▶ _THE TASK_:
Down to the last line, retype each line of the entries exactly, starting with the one that contains "erfolgte Planung ist".

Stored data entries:
□ □ □ □ □
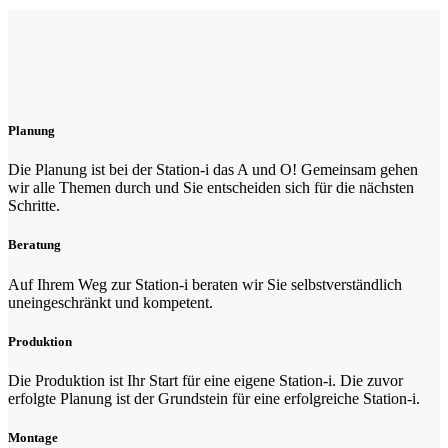
Planung
Die Planung ist bei der Station-i das A und O! Gemeinsam gehen
wir alle Themen durch und Sie entscheiden sich für die nächsten
Schritte.
Beratung
Auf Ihrem Weg zur Station-i beraten wir Sie selbstverständlich
uneingeschränkt und kompetent.
Produktion
Die Produktion ist Ihr Start für eine eigene Station-i. Die zuvor
erfolgte Planung ist der Grundstein für eine erfolgreiche Station-i.
Montage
□ □ □ □ □
▶ _RESPONSE AREA_:
erfolgte Planung ist der Grundstein für eine erfolgreiche Station-i.
Montage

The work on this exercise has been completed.